■ Work order: Your answer must be an exact copy of the entries, containing no images.

○ ○ ○ ○ ○ ○ ○

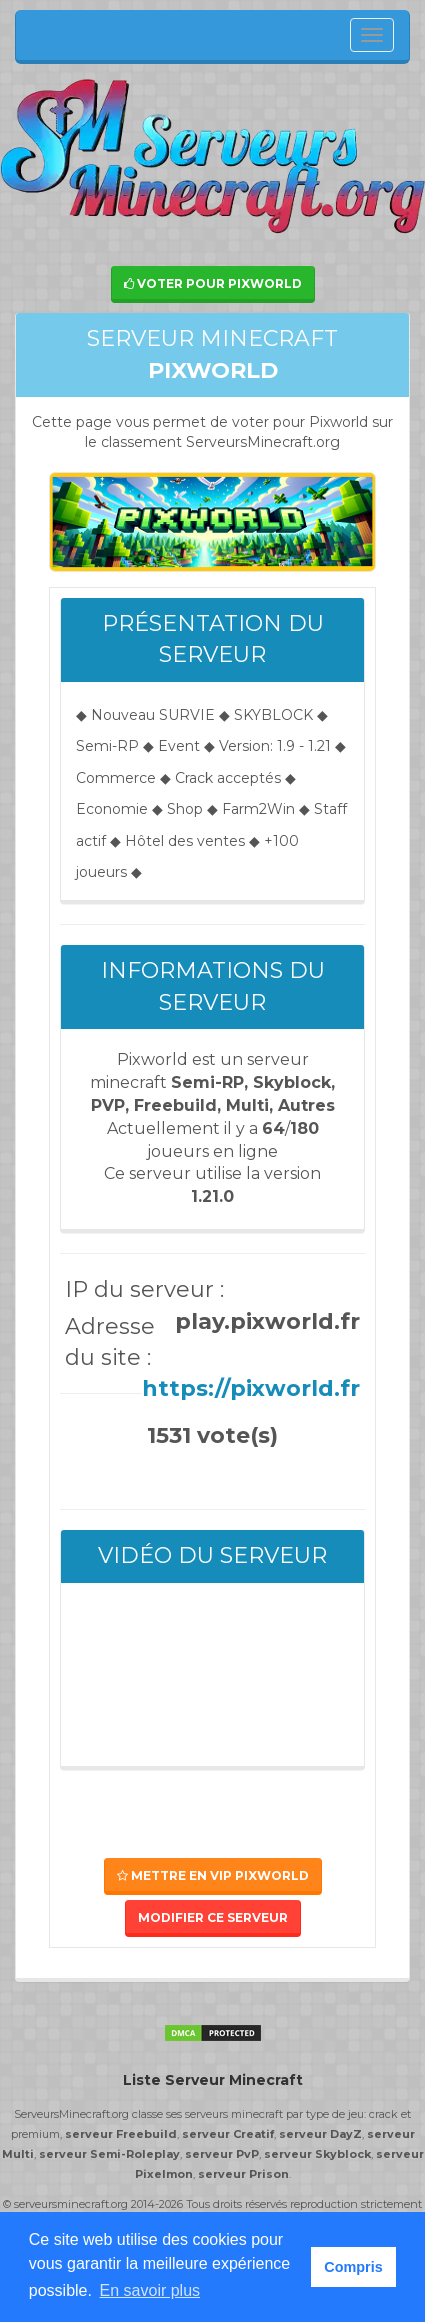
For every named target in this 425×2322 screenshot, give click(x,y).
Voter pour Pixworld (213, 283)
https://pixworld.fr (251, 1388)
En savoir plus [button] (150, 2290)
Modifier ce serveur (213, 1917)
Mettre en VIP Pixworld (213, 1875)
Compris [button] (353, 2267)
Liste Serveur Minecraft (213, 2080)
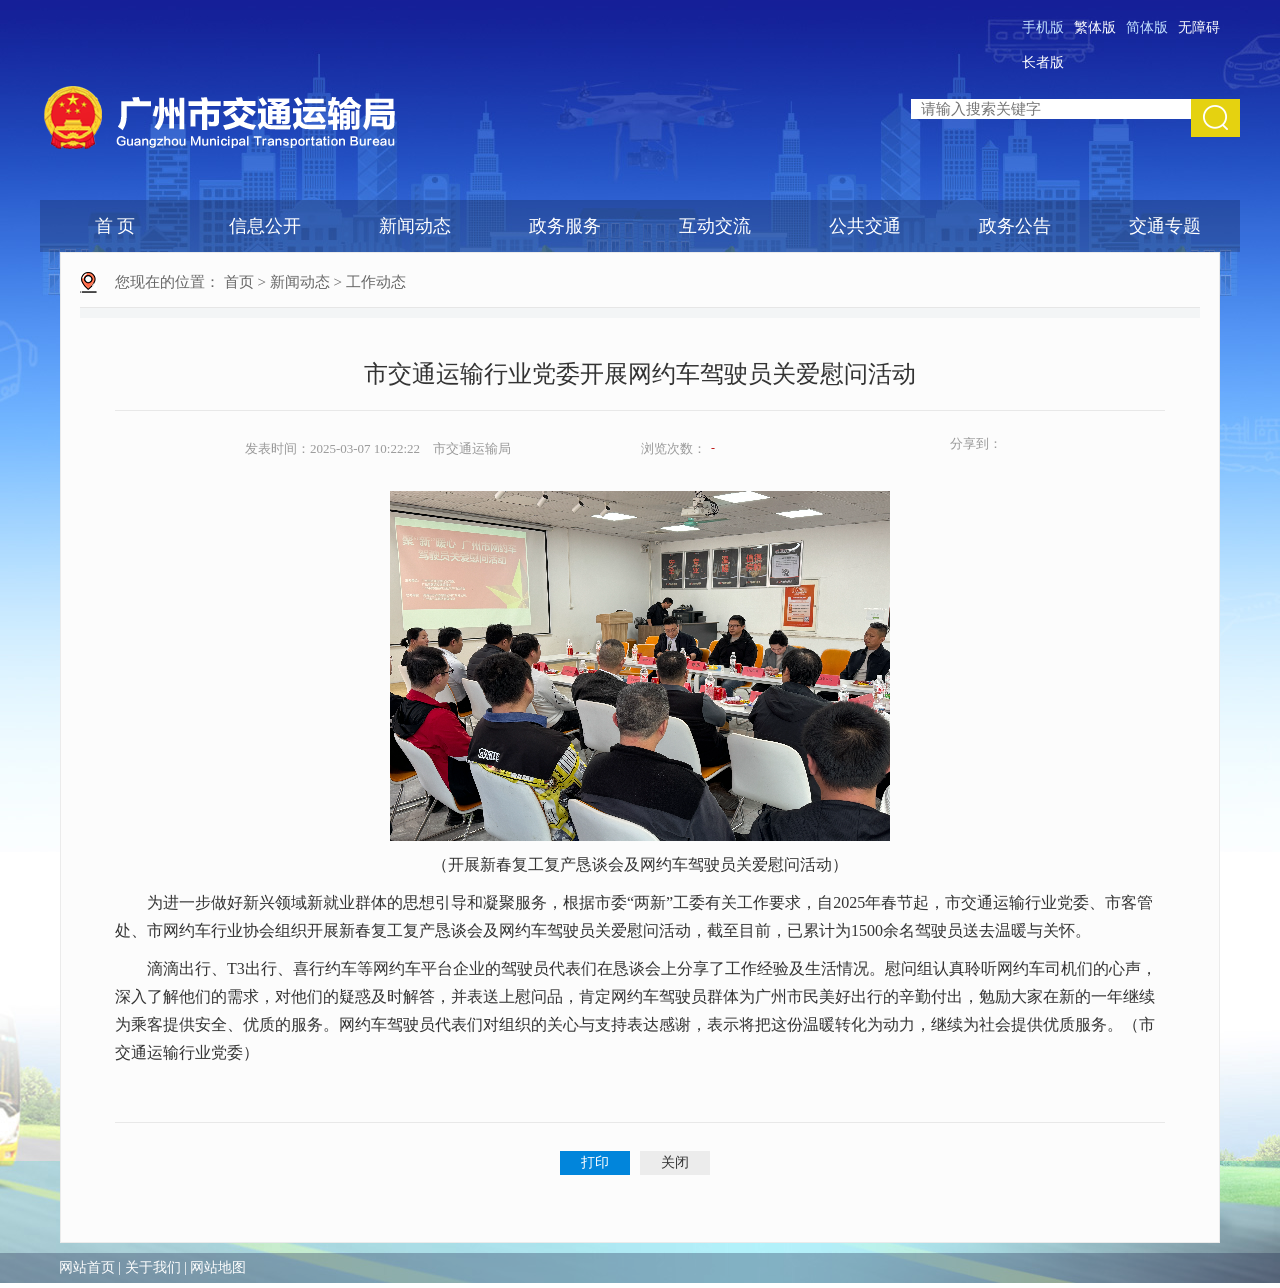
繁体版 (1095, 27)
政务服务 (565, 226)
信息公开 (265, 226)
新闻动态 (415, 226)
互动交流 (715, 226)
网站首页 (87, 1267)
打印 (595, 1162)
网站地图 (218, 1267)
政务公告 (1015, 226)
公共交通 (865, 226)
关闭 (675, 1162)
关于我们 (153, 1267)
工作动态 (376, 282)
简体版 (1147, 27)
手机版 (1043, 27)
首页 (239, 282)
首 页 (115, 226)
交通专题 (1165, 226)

○ ○ ○ ○ ○ ○ ○

■ Problem solution:
For every named target in this 425×2322 screenshot, give click(x,y).
Voter pour Pixworld (213, 283)
https://pixworld.fr (251, 1388)
En savoir plus [button] (150, 2290)
Modifier ce serveur (213, 1917)
Mettre en VIP Pixworld (213, 1875)
Compris [button] (353, 2267)
Liste Serveur Minecraft (213, 2080)
繁体版 (1095, 27)
政务服务 (565, 226)
信息公开 (265, 226)
新闻动态 (415, 226)
互动交流 (715, 226)
网站首页 (87, 1267)
打印 (595, 1162)
网站地图 (218, 1267)
政务公告 (1015, 226)
公共交通 (865, 226)
关闭 (675, 1162)
关于我们 (153, 1267)
工作动态 (376, 282)
简体版 (1147, 27)
手机版 (1043, 27)
首页 (239, 282)
首 页 (115, 226)
交通专题 (1165, 226)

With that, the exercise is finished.